((

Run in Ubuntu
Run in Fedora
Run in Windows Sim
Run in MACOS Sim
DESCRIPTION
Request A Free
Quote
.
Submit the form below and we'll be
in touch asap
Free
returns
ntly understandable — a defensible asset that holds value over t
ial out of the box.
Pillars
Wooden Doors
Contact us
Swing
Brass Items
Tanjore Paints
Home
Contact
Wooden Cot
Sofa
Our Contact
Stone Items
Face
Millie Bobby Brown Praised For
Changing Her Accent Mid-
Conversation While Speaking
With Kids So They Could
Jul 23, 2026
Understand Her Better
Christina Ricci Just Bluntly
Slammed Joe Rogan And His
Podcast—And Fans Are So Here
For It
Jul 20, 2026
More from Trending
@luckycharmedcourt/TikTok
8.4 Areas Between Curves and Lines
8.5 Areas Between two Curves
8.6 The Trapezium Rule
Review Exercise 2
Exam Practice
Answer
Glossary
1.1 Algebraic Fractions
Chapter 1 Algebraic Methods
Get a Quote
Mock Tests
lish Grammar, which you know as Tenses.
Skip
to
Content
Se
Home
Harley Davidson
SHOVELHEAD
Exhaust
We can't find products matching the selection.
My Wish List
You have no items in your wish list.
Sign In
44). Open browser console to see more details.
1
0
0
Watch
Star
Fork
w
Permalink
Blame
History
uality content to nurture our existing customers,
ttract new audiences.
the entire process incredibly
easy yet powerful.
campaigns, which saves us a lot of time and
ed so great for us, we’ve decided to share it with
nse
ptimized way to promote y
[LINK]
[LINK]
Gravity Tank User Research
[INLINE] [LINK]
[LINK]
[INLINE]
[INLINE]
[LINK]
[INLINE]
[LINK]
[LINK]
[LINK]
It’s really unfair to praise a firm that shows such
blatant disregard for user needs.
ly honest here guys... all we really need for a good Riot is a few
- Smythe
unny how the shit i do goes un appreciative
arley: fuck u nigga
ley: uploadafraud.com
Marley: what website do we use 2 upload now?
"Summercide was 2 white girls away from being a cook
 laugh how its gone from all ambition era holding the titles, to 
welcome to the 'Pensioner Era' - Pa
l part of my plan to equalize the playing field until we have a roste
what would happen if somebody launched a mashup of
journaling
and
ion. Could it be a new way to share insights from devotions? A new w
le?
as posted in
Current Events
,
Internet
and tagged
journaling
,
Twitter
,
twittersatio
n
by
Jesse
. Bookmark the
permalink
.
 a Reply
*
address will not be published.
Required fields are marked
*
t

))

## What to do
Only an exact transcription of all the entries will do.

## Response box
Run in Ubuntu
Run in Fedora
Run in Windows Sim
Run in MACOS Sim
DESCRIPTION
Request A Free
Quote
.
Submit the form below and we'll be
in touch asap
Free
returns
ntly understandable — a defensible asset that holds value over t
ial out of the box.
Pillars
Wooden Doors
Contact us
Swing
Brass Items
Tanjore Paints
Home
Contact
Wooden Cot
Sofa
Our Contact
Stone Items
Face
Millie Bobby Brown Praised For
Changing Her Accent Mid-
Conversation While Speaking
With Kids So They Could
Jul 23, 2026
Understand Her Better
Christina Ricci Just Bluntly
Slammed Joe Rogan And His
Podcast—And Fans Are So Here
For It
Jul 20, 2026
More from Trending
@luckycharmedcourt/TikTok
8.4 Areas Between Curves and Lines
8.5 Areas Between two Curves
8.6 The Trapezium Rule
Review Exercise 2
Exam Practice
Answer
Glossary
1.1 Algebraic Fractions
Chapter 1 Algebraic Methods
Get a Quote
Mock Tests
lish Grammar, which you know as Tenses.
Skip
to
Content
Se
Home
Harley Davidson
SHOVELHEAD
Exhaust
We can't find products matching the selection.
My Wish List
You have no items in your wish list.
Sign In
44). Open browser console to see more details.
1
0
0
Watch
Star
Fork
w
Permalink
Blame
History
uality content to nurture our existing customers,
ttract new audiences.
the entire process incredibly
easy yet powerful.
campaigns, which saves us a lot of time and
ed so great for us, we’ve decided to share it with
nse
ptimized way to promote y
[LINK]
[LINK]
Gravity Tank User Research
[INLINE] [LINK]
[LINK]
[INLINE]
[INLINE]
[LINK]
[INLINE]
[LINK]
[LINK]
[LINK]
It’s really unfair to praise a firm that shows such
blatant disregard for user needs.
ly honest here guys... all we really need for a good Riot is a few
- Smythe
unny how the shit i do goes un appreciative
arley: fuck u nigga
ley: uploadafraud.com
Marley: what website do we use 2 upload now?
"Summercide was 2 white girls away from being a cook
 laugh how its gone from all ambition era holding the titles, to 
welcome to the 'Pensioner Era' - Pa
l part of my plan to equalize the playing field until we have a roste
what would happen if somebody launched a mashup of
journaling
and
ion. Could it be a new way to share insights from devotions? A new w
le?
as posted in
Current Events
,
Internet
and tagged
journaling
,
Twitter
,
twittersatio
n
by
Jesse
. Bookmark the
permalink
.
 a Reply
*
address will not be published.
Required fields are marked
*
t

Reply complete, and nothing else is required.